(DATASET RECORDS Opens)

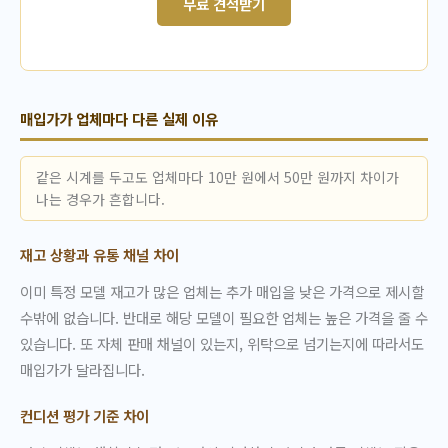
무료 견적받기
매입가가 업체마다 다른 실제 이유
같은 시계를 두고도 업체마다 10만 원에서 50만 원까지 차이가
나는 경우가 흔합니다.
재고 상황과 유통 채널 차이
이미 특정 모델 재고가 많은 업체는 추가 매입을 낮은 가격으로 제시할
수밖에 없습니다. 반대로 해당 모델이 필요한 업체는 높은 가격을 줄 수
있습니다. 또 자체 판매 채널이 있는지, 위탁으로 넘기는지에 따라서도
매입가가 달라집니다.
컨디션 평가 기준 차이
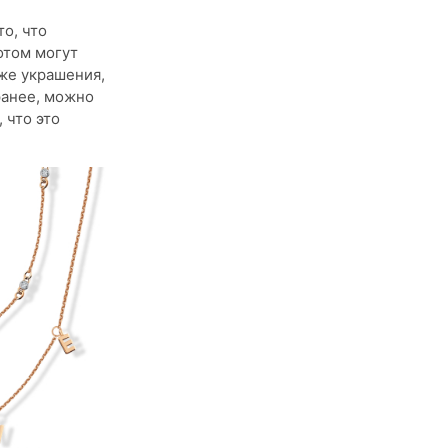
то, что
отом могут
аже украшения,
ранее, можно
 что это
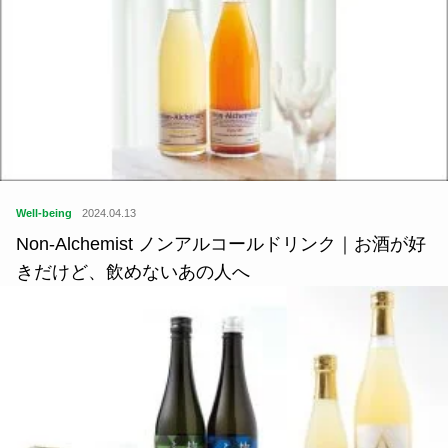
Well-being
2024.04.13
Non-Alchemist ノンアルコールドリンク｜お酒が好
きだけど、飲めないあの人へ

(DATASET RECORDS Closes)

TASK DETAILS: Nothing but the lines from the line with "매입가가 업체마다 다른 실제 이유" through the last line of the data above should be printed, exactly as written and without pictures.

SOLUTION TO THIS PROBLEM:
매입가가 업체마다 다른 실제 이유
같은 시계를 두고도 업체마다 10만 원에서 50만 원까지 차이가
나는 경우가 흔합니다.
재고 상황과 유통 채널 차이
이미 특정 모델 재고가 많은 업체는 추가 매입을 낮은 가격으로 제시할
수밖에 없습니다. 반대로 해당 모델이 필요한 업체는 높은 가격을 줄 수
있습니다. 또 자체 판매 채널이 있는지, 위탁으로 넘기는지에 따라서도
매입가가 달라집니다.
컨디션 평가 기준 차이
то, что
отом могут
аже украшения,
ранее, можно
 что это
Well-being
2024.04.13
Non-Alchemist ノンアルコールドリンク｜お酒が好
きだけど、飲めないあの人へ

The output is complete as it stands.